WHAT IS EXPECTED: Go through the entries below and tally each line holding the string "Group". Return the number only.

(Data records)
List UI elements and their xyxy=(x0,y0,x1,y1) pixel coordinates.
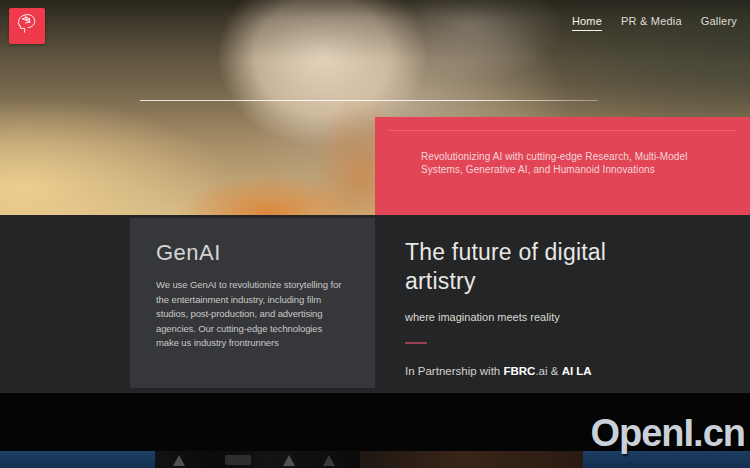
thumbnail-shape xyxy=(323,455,335,466)
site-logo[interactable] xyxy=(9,8,45,44)
genai-card: GenAI We use GenAI to revolutionize stor… xyxy=(130,218,375,388)
partnership-prefix: In Partnership with xyxy=(405,365,500,377)
partnership-line: In Partnership with FBRC.ai & AI LA xyxy=(405,365,705,377)
nav-item-pr-media[interactable]: PR & Media xyxy=(621,15,682,31)
future-subtitle: where imagination meets reality xyxy=(405,311,705,323)
thumbnail-shape xyxy=(173,455,185,466)
openi-watermark: OpenI.cn xyxy=(590,412,745,455)
partnership-ampersand: & xyxy=(551,365,559,377)
partner-aila: AI LA xyxy=(562,365,592,377)
banner-divider-line xyxy=(388,130,736,131)
red-dash-divider xyxy=(405,342,427,344)
hero-red-banner: Revolutionizing AI with cutting-edge Res… xyxy=(375,117,750,215)
future-section: The future of digital artistry where ima… xyxy=(405,238,705,377)
nav-item-gallery[interactable]: Gallery xyxy=(701,15,737,31)
future-title: The future of digital artistry xyxy=(405,238,655,296)
strip-thumbnail-dark-gallery xyxy=(155,451,360,468)
nav-item-home[interactable]: Home xyxy=(572,15,602,31)
content-band: GenAI We use GenAI to revolutionize stor… xyxy=(0,215,750,393)
strip-thumbnail-brown xyxy=(360,451,583,468)
genai-title: GenAI xyxy=(156,240,349,266)
top-navigation: Home PR & Media Gallery xyxy=(572,0,750,46)
banner-text: Revolutionizing AI with cutting-edge Res… xyxy=(375,117,750,176)
partner-fbrc: FBRC.ai xyxy=(503,365,547,377)
strip-thumbnail-blue-left xyxy=(0,451,155,468)
genai-body: We use GenAI to revolutionize storytelli… xyxy=(156,278,346,351)
ai-head-icon xyxy=(13,10,41,42)
thumbnail-shape xyxy=(225,455,251,465)
hero-divider-line xyxy=(140,100,598,101)
thumbnail-shape xyxy=(283,455,295,466)
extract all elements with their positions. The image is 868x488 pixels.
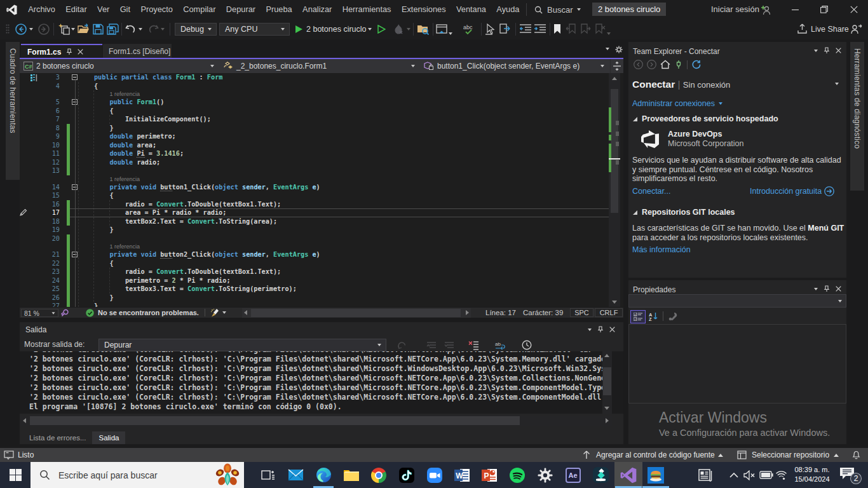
feedback-icon[interactable]: [850, 24, 862, 35]
symbol-lookup-icon[interactable]: [61, 309, 69, 317]
line-ending-indicator[interactable]: CRLF: [595, 308, 623, 317]
problems-status-text[interactable]: No se encontraron problemas.: [98, 308, 199, 318]
open-file-button[interactable]: [78, 24, 90, 35]
increase-indent-icon[interactable]: [534, 24, 546, 35]
notifications-bell-icon[interactable]: [852, 450, 860, 460]
sign-in-user-icon[interactable]: [760, 4, 771, 15]
section-local-git[interactable]: Repositorios GIT locales: [632, 208, 735, 217]
notification-center-icon[interactable]: 2: [837, 466, 863, 484]
scroll-down-icon[interactable]: [604, 407, 609, 410]
output-source-dropdown[interactable]: Depurar: [98, 339, 386, 351]
manage-connections-link[interactable]: Administrar conexiones: [632, 99, 722, 108]
close-tab-icon[interactable]: [78, 49, 83, 55]
menu-git[interactable]: Git: [114, 0, 135, 19]
menu-editar[interactable]: Editar: [60, 0, 92, 19]
solution-configuration-dropdown[interactable]: Debug: [175, 23, 217, 36]
close-button[interactable]: [839, 0, 868, 19]
timestamp-clock-icon[interactable]: [522, 340, 532, 350]
new-project-button[interactable]: [58, 24, 71, 35]
taskbar-icon-file-explorer[interactable]: [337, 462, 365, 488]
start-debug-icon[interactable]: [295, 25, 303, 34]
save-all-button[interactable]: [107, 24, 119, 35]
taskbar-icon-after-effects[interactable]: Ae: [559, 462, 587, 488]
hot-reload-caret-icon[interactable]: [407, 28, 410, 30]
breakpoint-margin[interactable]: [20, 166, 29, 175]
menu-proyecto[interactable]: Proyecto: [135, 0, 178, 19]
team-pin-icon[interactable]: [824, 47, 830, 54]
bookmark-icon[interactable]: [553, 24, 561, 34]
code-line-8[interactable]: 8}: [20, 124, 623, 133]
output-menu-caret-icon[interactable]: [588, 329, 592, 331]
breakpoint-margin[interactable]: [20, 191, 29, 200]
more-info-link[interactable]: Más información: [632, 245, 691, 254]
taskbar-icon-burger-game[interactable]: [642, 462, 670, 488]
breakpoint-margin[interactable]: [20, 149, 29, 158]
properties-object-dropdown[interactable]: [628, 294, 846, 308]
team-forward-icon[interactable]: [647, 60, 656, 69]
code-line-19[interactable]: 19}: [20, 226, 623, 234]
feedback-bubble-icon[interactable]: [4, 451, 14, 460]
menu-ver[interactable]: Ver: [92, 0, 115, 19]
minimize-button[interactable]: [781, 0, 810, 19]
breakpoint-margin[interactable]: [20, 268, 29, 276]
code-line-13[interactable]: 13: [20, 166, 623, 175]
redo-button[interactable]: [147, 24, 159, 35]
code-line-23[interactable]: 23radio = Convert.ToDouble(textBox1.Text…: [20, 268, 623, 276]
live-share-label[interactable]: Live Share: [811, 19, 849, 39]
start-button[interactable]: [0, 462, 31, 488]
menu-analizar[interactable]: Analizar: [297, 0, 337, 19]
pin-icon[interactable]: [66, 48, 72, 55]
taskbar-icon-task-view[interactable]: [254, 462, 282, 488]
code-cleanup-broom-icon[interactable]: [210, 308, 220, 318]
breakpoint-margin[interactable]: [20, 226, 29, 234]
taskbar-icon-powerpoint[interactable]: P: [476, 462, 504, 488]
alphabetical-view-button[interactable]: A Z: [646, 310, 660, 322]
menu-herramientas[interactable]: Herramientas: [337, 0, 397, 19]
breakpoint-margin[interactable]: [20, 183, 29, 192]
scrollbar-up-arrow[interactable]: [609, 74, 620, 83]
team-home-icon[interactable]: [660, 60, 670, 69]
code-line-5[interactable]: 5public Form1(): [20, 98, 623, 107]
code-line-9[interactable]: 9double perimetro;: [20, 132, 623, 141]
code-line-20[interactable]: 20: [20, 234, 623, 243]
props-pin-icon[interactable]: [824, 285, 830, 292]
news-interests-icon[interactable]: [698, 462, 714, 488]
code-line-18[interactable]: 18textBox2.Text = Convert.ToString(area)…: [20, 217, 623, 226]
scroll-left-icon[interactable]: [244, 310, 247, 315]
breakpoint-margin[interactable]: [20, 217, 29, 226]
menu-extensiones[interactable]: Extensiones: [397, 0, 451, 19]
breakpoint-margin[interactable]: [20, 107, 29, 116]
toolbar-drag-handle[interactable]: [6, 24, 10, 34]
taskbar-icon-visual-studio[interactable]: [614, 462, 642, 488]
navbar-project-dropdown[interactable]: C# 2 botones ciruclo: [20, 59, 219, 73]
code-line-3[interactable]: 3public partial class Form1 : Form: [20, 73, 623, 82]
code-line-24[interactable]: 24perimetro = 2 * Pi * radio;: [20, 276, 623, 285]
team-back-icon[interactable]: [634, 60, 643, 69]
search-menu[interactable]: Buscar: [534, 0, 581, 19]
menu-archivo[interactable]: Archivo: [23, 0, 60, 19]
home-window-caret-icon[interactable]: [449, 32, 452, 35]
volume-muted-icon[interactable]: [743, 462, 756, 488]
solution-platform-dropdown[interactable]: Any CPU: [219, 23, 290, 36]
redo-caret-icon[interactable]: [161, 28, 165, 30]
refresh-icon[interactable]: [691, 60, 701, 69]
menu-depurar[interactable]: Depurar: [221, 0, 261, 19]
code-line-16[interactable]: 16radio = Convert.ToDouble(textBox1.Text…: [20, 200, 623, 209]
connect-heading-caret-icon[interactable]: [835, 83, 839, 85]
taskbar-icon-word[interactable]: W: [448, 462, 476, 488]
menu-ventana[interactable]: Ventana: [451, 0, 491, 19]
insert-mode-indicator[interactable]: SPC: [570, 308, 593, 317]
scroll-right-icon[interactable]: [466, 310, 469, 315]
output-vscroll-thumb[interactable]: [603, 367, 611, 395]
output-horizontal-scrollbar[interactable]: [20, 416, 612, 426]
tab-options-gear-icon[interactable]: [615, 46, 623, 53]
scroll-right-icon[interactable]: [606, 418, 609, 423]
add-to-source-control-label[interactable]: Agregar al control de código fuente: [596, 448, 715, 462]
breakpoint-margin[interactable]: [20, 73, 29, 82]
code-editor[interactable]: 3public partial class Form1 : Form4{1 re…: [20, 73, 623, 307]
props-menu-caret-icon[interactable]: [814, 288, 818, 290]
codelens-row[interactable]: 1 referencia: [20, 90, 623, 98]
sign-in-link[interactable]: Iniciar sesión: [711, 0, 759, 19]
menu-compilar[interactable]: Compilar: [178, 0, 221, 19]
code-line-7[interactable]: 7InitializeComponent();: [20, 115, 623, 124]
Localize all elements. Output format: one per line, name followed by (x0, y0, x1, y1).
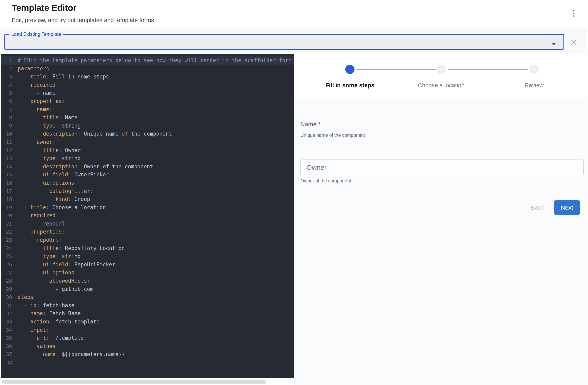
code-line[interactable]: 13 type: string (1, 154, 294, 163)
name-input[interactable]: Name * (300, 121, 584, 131)
code-line[interactable]: 32 name: Fetch Base (1, 309, 294, 318)
close-editor-button[interactable] (569, 38, 579, 47)
line-content: allowedHosts: (12, 278, 90, 284)
back-button[interactable]: Back (525, 200, 550, 215)
code-line[interactable]: 20 required: (1, 212, 294, 220)
line-number: 38 (1, 359, 12, 367)
code-line[interactable]: 6 properties: (1, 97, 294, 106)
line-number: 6 (1, 97, 12, 106)
line-content: name: ${{parameters.name}} (12, 351, 125, 357)
code-line[interactable]: 22 properties: (1, 228, 294, 236)
line-number: 22 (1, 228, 12, 236)
close-icon (570, 39, 577, 46)
line-number: 16 (1, 179, 12, 187)
code-line[interactable]: 31 - id: fetch-base (1, 301, 294, 310)
line-content: catalogFilter: (12, 188, 93, 194)
code-line[interactable]: 24 title: Repository Location (1, 244, 294, 253)
line-number: 29 (1, 285, 12, 294)
line-content: type: string (12, 123, 81, 129)
code-line[interactable]: 11 owner: (1, 138, 294, 146)
code-line[interactable]: 8 title: Name (1, 113, 294, 122)
line-content: - repoUrl (12, 221, 65, 227)
code-line[interactable]: 15 ui:field: OwnerPicker (1, 171, 294, 179)
step-circle-3: 3 (529, 65, 539, 74)
code-line[interactable]: 36 values: (1, 342, 294, 350)
line-number: 1 (1, 57, 12, 65)
code-line[interactable]: 38 (1, 359, 294, 367)
code-line[interactable]: 29 - github.com (1, 285, 294, 293)
code-line[interactable]: 25 type: string (1, 252, 294, 260)
line-number: 5 (1, 89, 12, 97)
line-content: properties: (12, 98, 65, 104)
line-content: type: string (12, 253, 81, 259)
code-line[interactable]: 9 type: string (1, 122, 294, 130)
code-line[interactable]: 1# Edit the template parameters below to… (1, 56, 294, 64)
line-content: ui:field: OwnerPicker (12, 171, 109, 178)
code-line[interactable]: 34 input: (1, 326, 294, 334)
code-line[interactable]: 4 required: (1, 81, 294, 89)
line-content: kind: Group (12, 196, 90, 202)
line-content: action: fetch:template (12, 319, 100, 325)
code-line[interactable]: 33 action: fetch:template (1, 318, 294, 326)
code-line[interactable]: 26 ui:field: RepoUrlPicker (1, 260, 294, 269)
code-line[interactable]: 12 title: Owner (1, 146, 294, 154)
line-number: 18 (1, 195, 12, 204)
line-content: properties: (12, 229, 65, 235)
code-line[interactable]: 2parameters: (1, 64, 294, 73)
caret-down-icon (551, 43, 556, 45)
horizontal-scrollbar-track[interactable] (1, 378, 294, 385)
name-helper-text: Unique name of the component (300, 132, 365, 138)
code-line[interactable]: 30steps: (1, 293, 294, 301)
step-label-2: Choose a location (418, 82, 464, 89)
line-number: 28 (1, 277, 12, 285)
code-line[interactable]: 16 ui:options: (1, 179, 294, 187)
line-number: 20 (1, 212, 12, 220)
line-content: - name (12, 90, 56, 96)
code-line[interactable]: 28 allowedHosts: (1, 277, 294, 285)
code-line[interactable]: 37 name: ${{parameters.name}} (1, 350, 294, 359)
load-template-select[interactable]: Load Existing Template (4, 31, 564, 50)
code-line[interactable]: 21 - repoUrl (1, 220, 294, 228)
line-content: owner: (12, 139, 56, 145)
code-line[interactable]: 7 name: (1, 106, 294, 114)
name-input-underline (300, 131, 584, 131)
line-content: - title: Fill in some steps (12, 74, 109, 80)
code-line[interactable]: 17 catalogFilter: (1, 187, 294, 195)
step-connector (448, 69, 528, 70)
code-line[interactable]: 18 kind: Group (1, 195, 294, 203)
page-title: Template Editor (12, 3, 76, 13)
code-line[interactable]: 10 description: Unique name of the compo… (1, 130, 294, 138)
code-line[interactable]: 35 url: ./template (1, 334, 294, 342)
line-number: 31 (1, 301, 12, 310)
code-editor[interactable]: 1# Edit the template parameters below to… (1, 54, 294, 378)
code-line[interactable]: 27 ui:options: (1, 269, 294, 277)
header: Template Editor Edit, preview, and try o… (0, 0, 587, 29)
code-line[interactable]: 3 - title: Fill in some steps (1, 73, 294, 81)
line-content: ui:options: (12, 270, 77, 276)
line-content: required: (12, 82, 59, 88)
step-circle-2: 2 (437, 65, 446, 74)
step-number: 2 (440, 66, 443, 73)
code-line[interactable]: 5 - name (1, 89, 294, 97)
line-content: required: (12, 213, 59, 218)
line-content: - title: Choose a location (12, 204, 106, 210)
line-content: - github.com (12, 286, 93, 292)
line-number: 13 (1, 154, 12, 163)
line-content: repoUrl: (12, 237, 62, 243)
line-number: 27 (1, 269, 12, 277)
line-number: 19 (1, 204, 12, 212)
code-line[interactable]: 19 - title: Choose a location (1, 203, 294, 212)
line-number: 2 (1, 65, 12, 73)
owner-input[interactable]: Owner (300, 160, 584, 175)
code-line[interactable]: 23 repoUrl: (1, 236, 294, 244)
code-line[interactable]: 14 description: Owner of the component (1, 163, 294, 171)
kebab-menu-button[interactable] (568, 9, 579, 20)
line-number: 26 (1, 261, 12, 269)
step-circle-1: 1 (345, 65, 355, 74)
horizontal-scrollbar-thumb[interactable] (2, 380, 266, 384)
name-input-label: Name * (300, 121, 584, 128)
next-button[interactable]: Next (554, 200, 580, 215)
kebab-menu-icon (572, 10, 575, 19)
line-number: 10 (1, 130, 12, 138)
code-lines: 1# Edit the template parameters below to… (1, 56, 294, 367)
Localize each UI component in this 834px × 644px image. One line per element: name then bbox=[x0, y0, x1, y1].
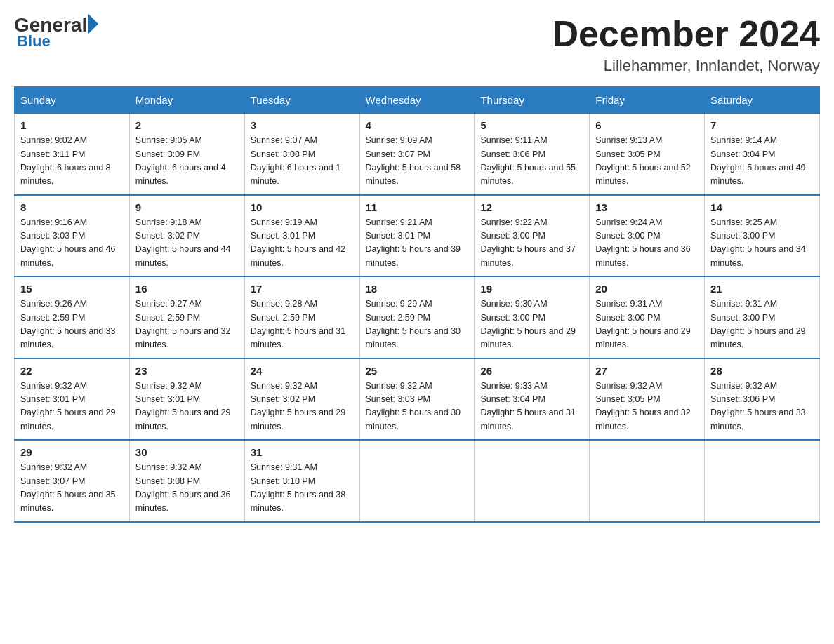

REPLY: 2